Куда ни пойдешь на Валааме – всюду встретишь, совсем неожиданно, крест гранитный или гранитную часовню. Зайдешь далеко в лес. Дорога неведомо куда уходит. Впереди лес стеной, камень-глыбы. Забываешь, где ты… – и вдруг на повороте, под широкой елью, как под шатром, – часовня. Дверь открыта; на аналое крест и евангелие; кадило, псалтырь, старинный, и благодатно взирает Богоматерь, или Спаситель, кроткий, призывает к Себе трудящихся и обремененных. Иногда вылетит пичужка, покрутится над вами и влетит в часовню. А кругом первобытный лес. Ветерок – откуда-то вдруг прорвется, шевельнет голубенькую выцветшую ленту на иконе. Хорошо здесь сидеть, подумать. Воистину, тишина святая. Белка над головой порхает, роняет шишки. А то, случится, выйдет к вам на дорогу олень рогатый или широкобокий лось постоит совсем неподалеку, поглядит в обе стороны, заслышит колеса по «луде» гремучей или молитву инока и повернет неспешно в чащу, похрустывая буреломом. Необыкновенное чувство испытаешь, когда увидишь лесную часовенку такую: так вот будто и осветит, и дебри не хмурятся и не пугают глушью, а свято смотрят, в самую душу проникают. И веришь, знаешь, что это все – Господне: и повалившаяся ель мшистая, и белка, и брусника, и порхающая в чаще бабочка. И постигаешь чудесный смысл: «яко кроток есмь и смирен сердцем». И рождается радостная мысль-надежда: «если бы так все было, везде, везде… никаких бы „вопросов“ не было… а святое братство». И тргда еще, в юные, безоглядные дни, в этом лесном уединении, наплывали неясно думы, что все, что ты знаешь, школьного, выбранного из книг, случайного… – все это так ничтожно перед тайной жизни, которая вот раскроется чудесно, которую, быть может, знают кроткие эти звери, белка, птичка и бабочка… недрами как-то знают… которую знают духом отшельники по скитам, подвижники, тяготеющиеся земным.

От кельи старца Назария спускаемся под горку, идем березовой рощицей, очень светлой и ласковой, и подходим к избушке под навесом. Углы избушки прогнили, бревнышки поросли плесенью и мохом.

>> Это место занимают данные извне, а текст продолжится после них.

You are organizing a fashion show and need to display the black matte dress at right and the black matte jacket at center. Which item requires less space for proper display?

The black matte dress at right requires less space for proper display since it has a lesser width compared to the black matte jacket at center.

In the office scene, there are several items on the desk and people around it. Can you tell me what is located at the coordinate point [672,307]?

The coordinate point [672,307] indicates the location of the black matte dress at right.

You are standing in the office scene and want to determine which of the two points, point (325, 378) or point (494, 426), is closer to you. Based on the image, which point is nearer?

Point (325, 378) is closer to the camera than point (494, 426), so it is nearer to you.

– Эту избушку сам себе схимонах Николай Смиренный выстроил, келейник старца Назария. Один, говорят, топориком работал. Сто лет ей, и все стоит. Он-то, батюшка, на полу спал. Зимой, бывало, снегу набьет, по осени скрозь дырявую крышу дождя нахлещет, а он на полу подвизается. А мы-то, грешные, на кроватях спим да еще жалуемся, что жестко… – говорит монах, будто намек это нам, что жаловались мы на жесткие валаамские постели.

Келья маленькая, аршина два-три. Старая сосна над нею.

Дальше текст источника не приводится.